Data Scientist with M.A. in sociology, B.A. in environmental sociology, and 5+ years' experience teaching statistics. Completed TripleTen's 10 month data science bootcamp and a real-world data science externship with DataSpeak. Currently accepting data analysis and statistics consulting projects May 2024.
View My LinkedIn Profile
Purpose
Train a regression model that accurately and quickly predicts the market value of a new customer’s car from vehicle make, model, mileage, and other specifications.

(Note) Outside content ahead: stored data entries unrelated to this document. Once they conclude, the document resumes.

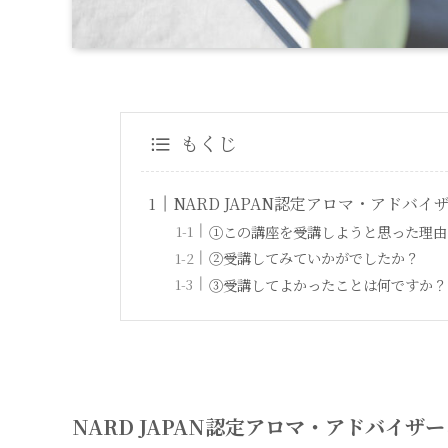
もくじ
NARD JAPAN認定アロマ・アドバ
①この講座を受講しようと思った理由
②受講してみていかがでしたか？
③受講してよかったことは何ですか？
NARD JAPAN認定アロマ・アドバイザ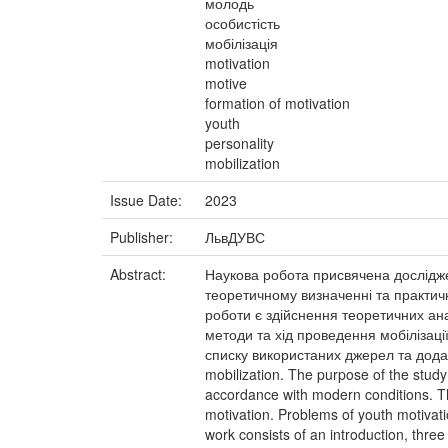
молодь
особистість
мобілізація
motivation
motive
formation of motivation
youth
personality
mobilization
Issue Date:
2023
Publisher:
ЛьвДУВС
Abstract:
Наукова робота присвячена дослідже
теоретичному визначенні та практичн
роботи є здійснення теоретичних анал
методи та хід проведення мобілізації
списку використаних джерел та додатків
mobilization. The purpose of the study 
accordance with modern conditions. Th
motivation. Problems of youth motivati
work consists of an introduction, thre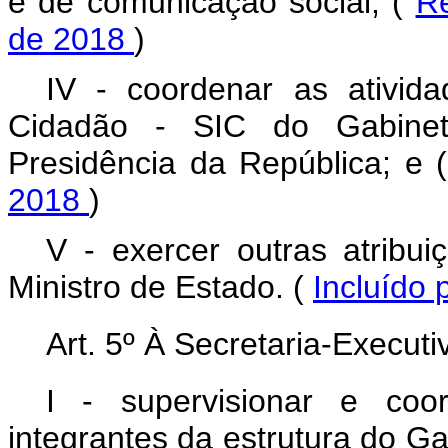
e de comunicação social; (
Re
de 2018
)
IV - coordenar as ativid
Cidadão - SIC do Gabinete
Presidência da República; e 
2018
)
V - exercer outras atribu
Ministro de Estado. (
Incluído 
Art. 5º À Secretaria-Execut
I - supervisionar e coo
integrantes da estrutura do Ga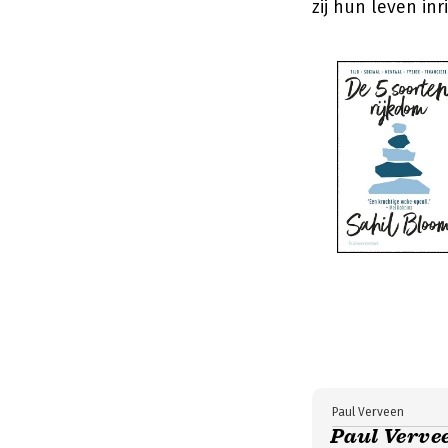
zij hun leven inr
Paul Verveen
Paul Vervee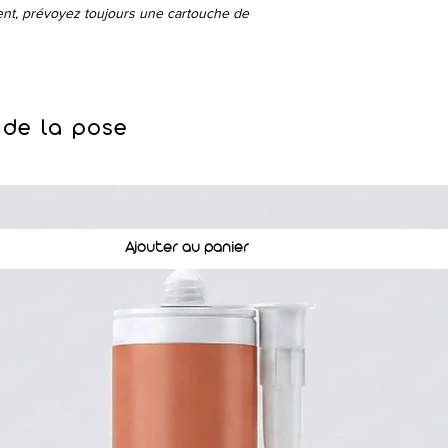
ent, prévoyez toujours une cartouche de
 de la pose
Ajouter au panier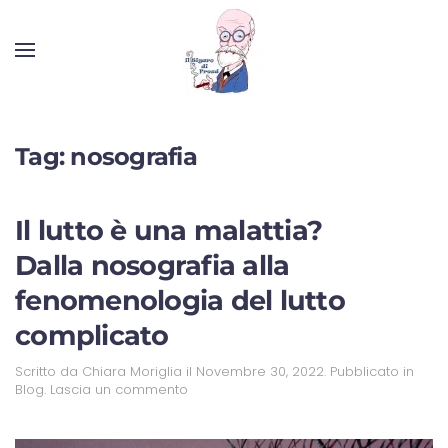
Tag:
nosografia
Il lutto è una malattia?
Dalla nosografia alla
fenomenologia del lutto
complicato
Scritto da
Chiara Moriglia
il
Novembre 30, 2022
. Pubblicato in
Blog
.
Lascia un commento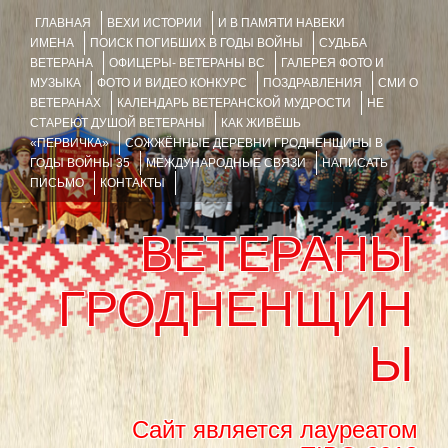
ГЛАВНАЯ
ВЕХИ ИСТОРИИ
И В ПАМЯТИ НАВЕКИ
ИМЕНА
ПОИСК ПОГИБШИХ В ГОДЫ ВОЙНЫ
СУДЬБА
ВЕТЕРАНА
ОФИЦЕРЫ- ВЕТЕРАНЫ ВС
ГАЛЕРЕЯ ФОТО И
МУЗЫКА
ФОТО И ВИДЕО КОНКУРС
ПОЗДРАВЛЕНИЯ
СМИ О
ВЕТЕРАНАХ
КАЛЕНДАРЬ ВЕТЕРАНСКОЙ МУДРОСТИ
НЕ
СТАРЕЮТ ДУШОЙ ВЕТЕРАНЫ
КАК ЖИВЁШЬ
«ПЕРВИЧКА»
СОЖЖЁННЫЕ ДЕРЕВНИ ГРОДНЕНЩИНЫ В
ГОДЫ ВОЙНЫ 35
МЕЖДУНАРОДНЫЕ СВЯЗИ
НАПИСАТЬ
ПИСЬМО
КОНТАКТЫ
ВЕТЕРАНЫ
ГРОДНЕНЩИН
Ы
Сайт является лауреатом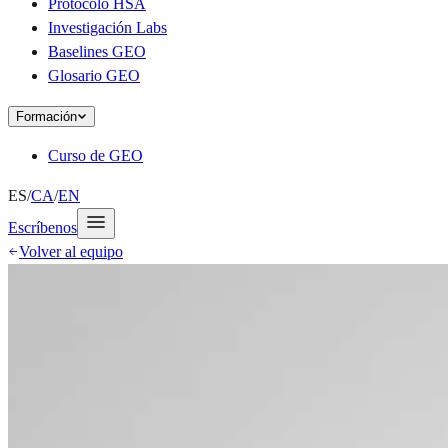
Protocolo HSA
Investigación Labs
Baselines GEO
Glosario GEO
Formación
Curso de GEO
ES
/
CA
/
EN
Escríbenos
Volver al equipo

Minimize RMSE.
Techiniques
One Hot Encoding, Pipelines, GridSearchCV, Linear Regression, Gradient Boosting with CatBoost and LightGBM.
car_data.csv
Features
Targets
The data were provided by TripleTen’s Data Science bootcamp.
Variables missing data were all missing less than 15% of observations. Categorical missing values were filled with ‘unknown’ and quantitative missing values were imputed with medians. Duplicates were cleaned from the dataset.
├── LICENSE
├── README.md
│
├── images
│ └── correlation_matrix.png
│ └── important_features.png
│ └── pairplot.png
│ └── test_results.png
│ └── train_results.png
│ └── used_car_clipart.png
│
└── notebooks
└── car_price_analysis.ipynb
There are no clear associations between the dependent variable price and registriation_year, power, mileage, or registration_month. There is also a possible violation of linearity between price and power.
Price has a moderate, positive correlation with registration year (r = 0.37) and power (r = 0.40). Price has a moderate, negative correlation with mileage(r = -0.33). Price is only weakly related to registration month (r = 0.11). The features registration year, power, and mileage are very weakly correlated with each other. Multicollinearity is not an issue.
LightGBM achieved the lowest RMSE (RMSE = 1739.38) and highest R^2 value (R^2 = 0.85). LightGBM took the longest to tune, but this was due to the large number of hyperparameters entered into the grid. LightGBM was able to tune more hyperparameters options than Random Forest and CatBoost in a similar amount of time. Both standard and ridge regression had very quick computations, but they were over $1000 less accurate in their predictions than LightGBM GBDT. Considering both model score and time, LightGBM GBDT is the best model.
LightGBM GBDT achieved a lower RMSE and higher R^2 on the test set (RMSE = 1663.85, R^2 = 0.86). The model is likely not overfit. It was able to make predictions in less than one second.
Power and registration_year are the most important features for predicting price. These are followed by postal code, mileage, registration month, and model type. The least important features are vehicle type, brand, and fuel type.
LightGBM GBDT achieved the best model fit (RMSE test = 1663.83). Predictions from this model will offer customers the predicted value of their car within $1,663.83 on average. The most important features were predicting price were power, registration year, postal code, and mileage.
Rusty Bargain will be able to implement this model in their app and be confident that customers will receive accurate predictions in about 1 second.
With additional time, more hyperparameters and trees/iterations could be performed to improve model accuracy. Additionally, further data cleaning may improve the accuracy of the results.